About this task » Skip the images and repeat every entry word for word.

(Collected data)
- - -
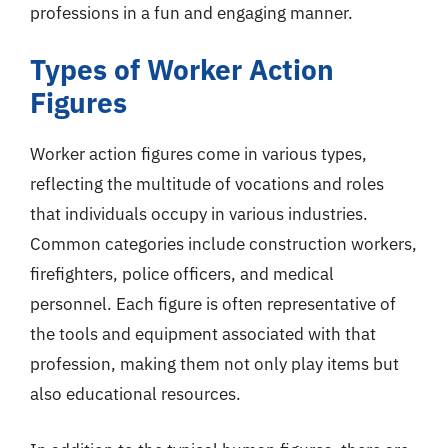
professions in a fun and engaging manner.
Types of Worker Action
Figures
Worker action figures come in various types,
reflecting the multitude of vocations and roles
that individuals occupy in various industries.
Common categories include construction workers,
firefighters, police officers, and medical
personnel. Each figure is often representative of
the tools and equipment associated with that
profession, making them not only play items but
also educational resources.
- - -
Completed exercise »
professions in a fun and engaging manner.
Types of Worker Action
Figures
Worker action figures come in various types,
reflecting the multitude of vocations and roles
that individuals occupy in various industries.
Common categories include construction workers,
firefighters, police officers, and medical
personnel. Each figure is often representative of
the tools and equipment associated with that
profession, making them not only play items but
also educational resources.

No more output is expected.